October 8, 2017 CNA Daily News 2

Vatican City, Oct 8, 2017 / 06:50 am (CNA/EWTN News).- Having dignified work is a topic Pope Francis has continuously returned to since his election, and it surfaced again in his latest prayer video, which urges viewers to spend October praying that employees have just working conditions, and for the unemployed.

The video, published Oct. 3, opens showing a young woman in an office searching through files and, when she can’t find the one she is looking for, an older colleague comes over and helps her.

As the scene plays out, Francis speaks in his native Spanish, saying “we should always remember the dignity and rights of those who work, condemn situations in which that dignity and those rights are violated, and help to ensure authentic progress by man and society.”

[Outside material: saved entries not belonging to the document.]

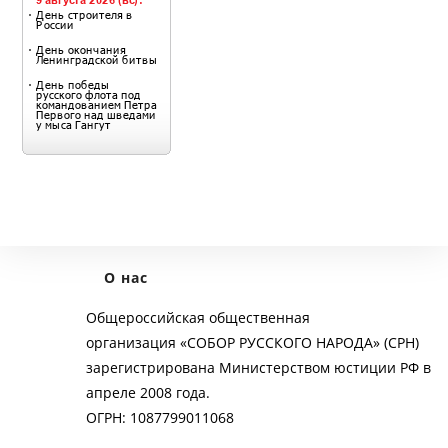
О нас
Общероссийская общественная
организация «СОБОР РУССКОГО НАРОДА» (СРН)
зарегистрирована Министерством юстиции РФ в
апреле 2008 года.
ОГРН: 1087799011068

The video depicts various scenes of people working in inhumane conditions, before switching to show an unemployed man walking around the city handing out resumes. As he stands on the corner, a pizza delivery man he bumps into sees the folder of resumes and writes down the phone number of his company.

In the next frame, the formerly-unemployed man is shown delivering a pizza to the woman who helped her younger colleague in the first scene, drawing a smiley face on her napkin when he sees that she is stressed out about her work.

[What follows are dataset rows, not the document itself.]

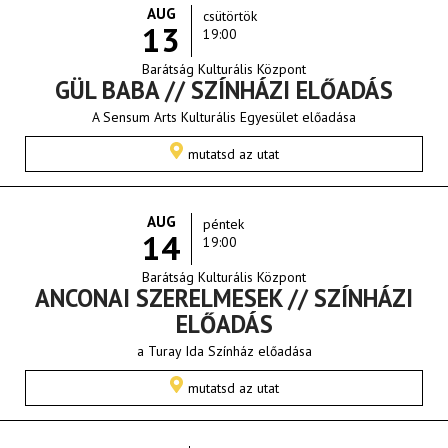
AUG
csütörtök
13
19:00
Barátság Kulturális Központ
GÜL BABA // SZÍNHÁZI ELŐADÁS
A Sensum Arts Kulturális Egyesület előadása
mutatsd az utat
AUG
péntek
14
19:00
Barátság Kulturális Központ
ANCONAI SZERELMESEK // SZÍNHÁZI
ELŐADÁS
a Turay Ida Színház előadása
mutatsd az utat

Francis closes the video making an appeal to viewers, asking them to “pray that all workers may receive respect and protection of their rights, and that the unemployed may receive the opportunity to contribute to the common good.”

Launched as a special project for the Jubilee of Mercy, the videos are part of a larger initiative of the Jesuit-run global prayer network Apostleship of Prayer, and are filmed in collaboration with the Vatican Television Center (CTV) and the Argentinian marketing association La Machi.

The Apostleship of Prayer, which produces the monthly videos on the Pope’s intentions, was founded by Jesuit seminarians in France in 1884 to encourage Christians to serve God and others through prayer, particularly for the needs of the Church.

Since the late 1800s, the organization has received a monthly, “universal” intention from the Pope. In 1929, an additional missionary intention was added by the Holy Father, aimed at the faithful in particular.

However, as of January, rather than including a missionary intention, Pope Francis decided to have only one prepared prayer intention – the universal intention featured in the prayer video – adding a second intention for an urgent or immediate need if one arises.

The prayer intentions typically highlight issues of importance not only for Pope Francis, but for the world, such as families, parishes, the environment, the poor and homeless, Christians who are persecuted and youth.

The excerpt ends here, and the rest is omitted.